Query Relevant Chunks

After establishing a knowledge base, you can easily retrieve useful chunks from it.

The chunk querying is executed by specifying the following parameters: collection_id, query_text, top_k, and score_threshold.

  • collection_id: The identifier of the collection to query.
  • query_text: The text query used to retrieve relevant chunks.
  • top_k: The number of top chunks to return.
  • score_threshold (Optional): The minimum score required for a chunk to be considered relevant. This should be set as a float value between 0 and 1.
  • max_tokens (Optional): The maximum number of tokens to return in the chunk. This is useful for limiting the size of the returned chunks.
# query chunks
chunks = taskingai.retrieval.query_chunks(
collection_id=collection.collection_id,
query_text="Basketball",
top_k=10,
score_threshold=0.2,
max_tokens=500,
)

The result should be related to basketball, so it is expected to contain chunks from record 2 (Michael Jordan).

Best Practices

Document Quality: It is crucial to maintain high-quality text documents. Ensure that your documents are well-structured and free from errors. This ensures optimal results as the system relies heavily on the quality of text data for accurate processing and retrieval.

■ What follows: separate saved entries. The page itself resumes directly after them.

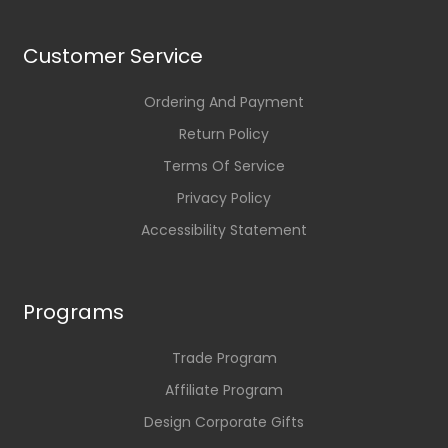
Customer Service
Ordering And Payment
Return Policy
Terms Of Service
Privacy Policy
Accessibility Statement
Programs
Trade Program
Affiliate Program
Design Corporate Gifts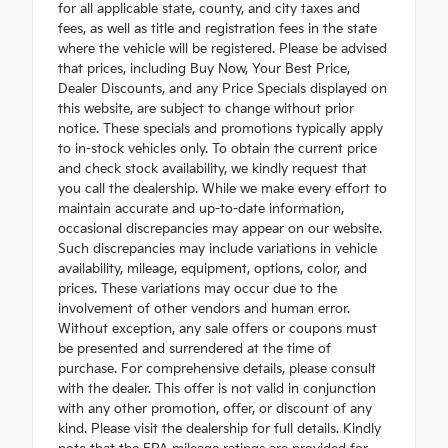
for all applicable state, county, and city taxes and
fees, as well as title and registration fees in the state
where the vehicle will be registered. Please be advised
that prices, including Buy Now, Your Best Price,
Dealer Discounts, and any Price Specials displayed on
this website, are subject to change without prior
notice. These specials and promotions typically apply
to in-stock vehicles only. To obtain the current price
and check stock availability, we kindly request that
you call the dealership. While we make every effort to
maintain accurate and up-to-date information,
occasional discrepancies may appear on our website.
Such discrepancies may include variations in vehicle
availability, mileage, equipment, options, color, and
prices. These variations may occur due to the
involvement of other vendors and human error.
Without exception, any sale offers or coupons must
be presented and surrendered at the time of
purchase. For comprehensive details, please consult
with the dealer. This offer is not valid in conjunction
with any other promotion, offer, or discount of any
kind. Please visit the dealership for full details. Kindly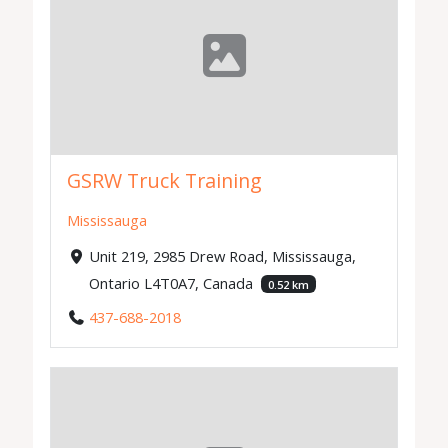
GSRW Truck Training
Mississauga
Unit 219, 2985 Drew Road, Mississauga,
Ontario L4T0A7, Canada
0.52 km
437-688-2018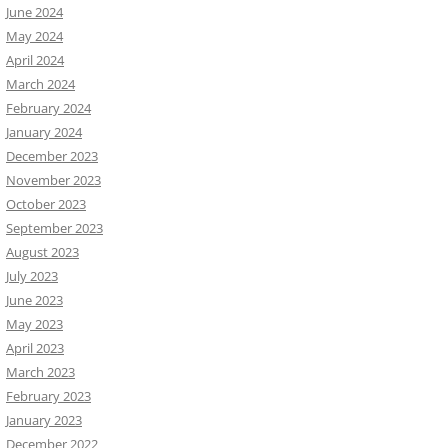
June 2024
May 2024
April 2024
March 2024
February 2024
January 2024
December 2023
November 2023
October 2023
September 2023
August 2023
July 2023
June 2023
May 2023
April 2023
March 2023
February 2023
January 2023
December 2022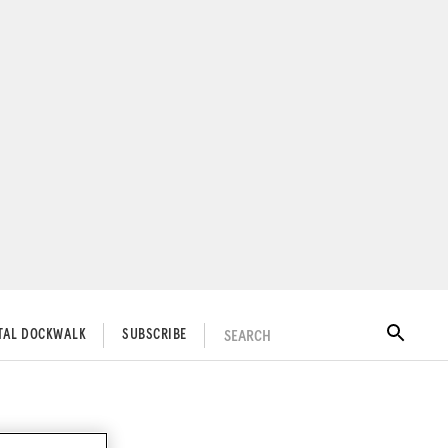
SEARCH
ITAL DOCKWALK
SUBSCRIBE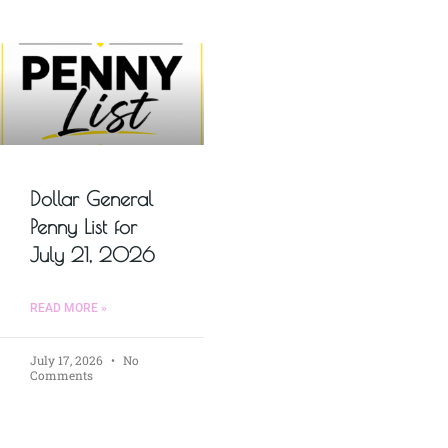
Dollar General
Penny List for
July 21, 2026
READ MORE »
July 17, 2026
No
Comments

Regular Updates: Keeping your knowledge base current is vital. Regularly update your collection with new and relevant information to maintain its relevance and accuracy. This helps the system to provide the most current and applicable results in response to queries.

Avoid Duplicate Records: Be cautious not to add duplicate records to your collection. Duplicate entries can lead to decreased performance and efficiency in the retrieval system. It can cause redundancy in the search results, making it harder to find unique and relevant information quickly.